In fact, we can find alternatives to most of the popular GitHub projects on LibHunt. All you need to do is open a GitHub repo and replace "github" with "libhunt" within the URL. Disclosure: LibHunt is a project I work on.
Side question. Posthog describes an event pipeline. Is there a saas/open source server with event pipelines where you can do add logic to do things, like: send email, notifications, send api call, maybe add custom logic etc. Ive seen things like segment.io, but didn't find a straightforward solution.
Example:
- if a user finished three workouts, send this notification.
- if a user hasn't done a workout in a week remind them etc.
Nobody else does this, I have like 100's of transactional use cases:
- Trial almost ending
- New signup
- CC expired
- Reminders, confirmations
- Workouts affirmation, reminder etc.
etc.
A pain to write a proper rule system and keep overview in own application.
The challenge is not the simple emails / notifications. But to combine it with more complicated rules, and and + time conditinos
I have the events already in the system, would love to transfer them and have a stable UI / where I can add, create pause etc.
PostHog released plugins recently (posthog.com/plugins) - these let you trigger webhooks in other systems based on realtime events that have taken place (as well as exporting/importing data/transformations etc).
You just write a few lines of TypeScript in the platform (avg LOC is something like 80) - see https://posthog.com/docs/plugins/build.
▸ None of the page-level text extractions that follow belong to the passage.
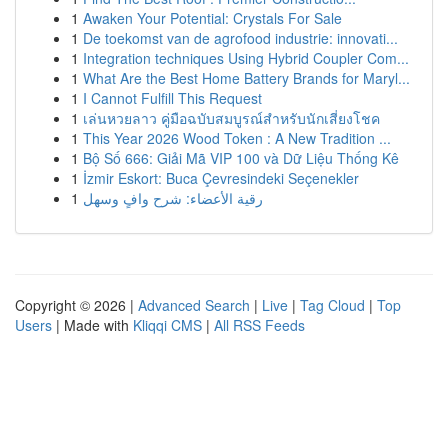
1
Awaken Your Potential: Crystals For Sale
1
De toekomst van de agrofood industrie: innovati...
1
Integration techniques Using Hybrid Coupler Com...
1
What Are the Best Home Battery Brands for Maryl...
1
I Cannot Fulfill This Request
1
เล่นหวยลาว คู่มือฉบับสมบูรณ์สำหรับนักเสี่ยงโชค
1
This Year 2026 Wood Token : A New Tradition ...
1
Bộ Số 666: Giải Mã VIP 100 và Dữ Liệu Thống Kê
1
İzmir Eskort: Buca Çevresindeki Seçenekler
1
رقية الأعضاء: شرح وافٍ وسهل
Copyright © 2026 |
Advanced Search
|
Live
|
Tag Cloud
|
Top
Users
| Made with
Kliqqi CMS
|
All RSS Feeds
There are a bunch prebuilt too.
Regarding PostHog: If am a Startup & still running my beta product, $1500 per month is very expensive for managed service. They should charge it by number of API requests. Then I can start using this and naturally grow into the product. I really do not have bandwidth to self host when I am busy solving core customer problem.
I'm not affiliated with PostHog nor am I privy to their internal tradeoffs; I therefore can't comment on how they should charge. However, their self hosting modality is rather straightforward: it's a docker-compose. It takes a few minutes to set up and mostly just works.
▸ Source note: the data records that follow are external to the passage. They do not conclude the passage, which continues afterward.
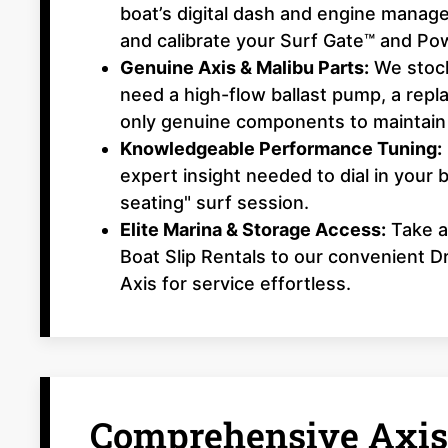
boat’s digital dash and engine manag
and calibrate your Surf Gate™ and Po
Genuine Axis & Malibu Parts:
We stock
need a high-flow ballast pump, a repl
only genuine components to maintain
Knowledgeable Performance Tuning:
expert insight needed to dial in your 
seating" surf session.
Elite Marina & Storage Access:
Take a
Boat Slip Rentals to our convenient 
Axis for service effortless.
Comprehensive Axis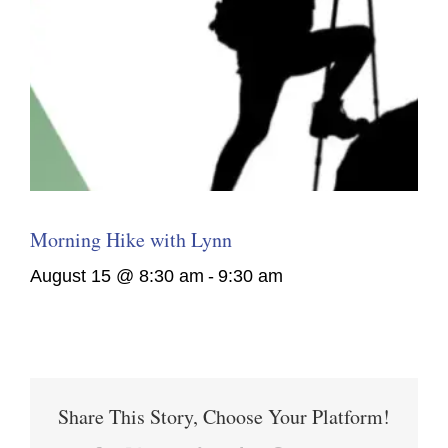
Morning Hike with Lynn
August 15 @ 8:30 am
-
9:30 am
Share This Story, Choose Your Platform!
We need to include high availability, disaster recovery, managing db, security & other good stuff if we need to run in production. This is where managed services excel. I do not want to do all these if I am in early stage of a startup.
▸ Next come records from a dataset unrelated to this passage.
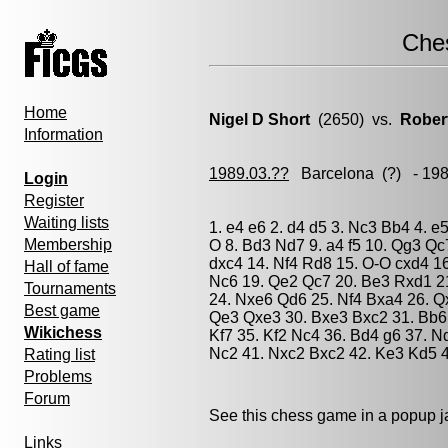
Che
Home
Nigel D Short
(2650) vs.
Rober
Information
1989.03.??
Barcelona
(?) - 19
Login
Register
Waiting lists
1. e4 e6 2. d4 d5 3. Nc3 Bb4 4. e
Membership
O 8. Bd3 Nd7 9. a4 f5 10. Qg3 Q
dxc4 14. Nf4 Rd8 15. O-O cxd4 1
Hall of fame
Nc6 19. Qe2 Qc7 20. Be3 Rxd1 2
Tournaments
24. Nxe6 Qd6 25. Nf4 Bxa4 26. Q
Best game
Qe3 Qxe3 30. Bxe3 Bxc2 31. Bb6 
Wikichess
Kf7 35. Kf2 Nc4 36. Bd4 g6 37. N
Nc2 41. Nxc2 Bxc2 42. Ke3 Kd5 43
Rating list
Problems
Forum
See this chess game in a popup 
Links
I wrote two articles about this for LWN last year. Several of them are self-hostable. Summary:
https://lwn.net/Articles/822568/: lightweight options: GoatCounter and Plausible (open source), Simple Analytics and Fathom (closed)
https://lwn.net/Articles/824294/: more alternatives: Matomo and Open Web Analytics (fairly heavyweight but both open source), Countly (open core), Snowplow Analytics (open source but enterprise roll-your-own product), GoAccess (open source; analyzes web server logs)
Google may sometimes disable AdWords campaigns on sites that use Matomo. They "fix" it every once in a while when Matomo devs reach out to them, but the problem returns after a few months each time.
Is this the case only on the site it is configured in this manner? Or are you saying that Google analytics data is not collected or used on the site with this setting disabled, but that data from the site with the setting disabled may still be used for advertising purposes on other sites?
Sorry if my phrasing is strained, as I was trying to be precise but it may have impacted readability.
> Google may sometimes disable AdWords campaigns on sites that use Matomo.
I first used Matomo to monitor users webapp experience, it was amazingly simple to set up, good privacy protection/anonymisation, and perfect for insights on workflow patterns.
Fathom started as an open source project and then closed- when called on it one of the cofounders got extremely hostile and lied about saying it would stay open (then blocked people who shared the screenshots).
Plausible on the other hand has been really engaged with the community on their Github Discussion board.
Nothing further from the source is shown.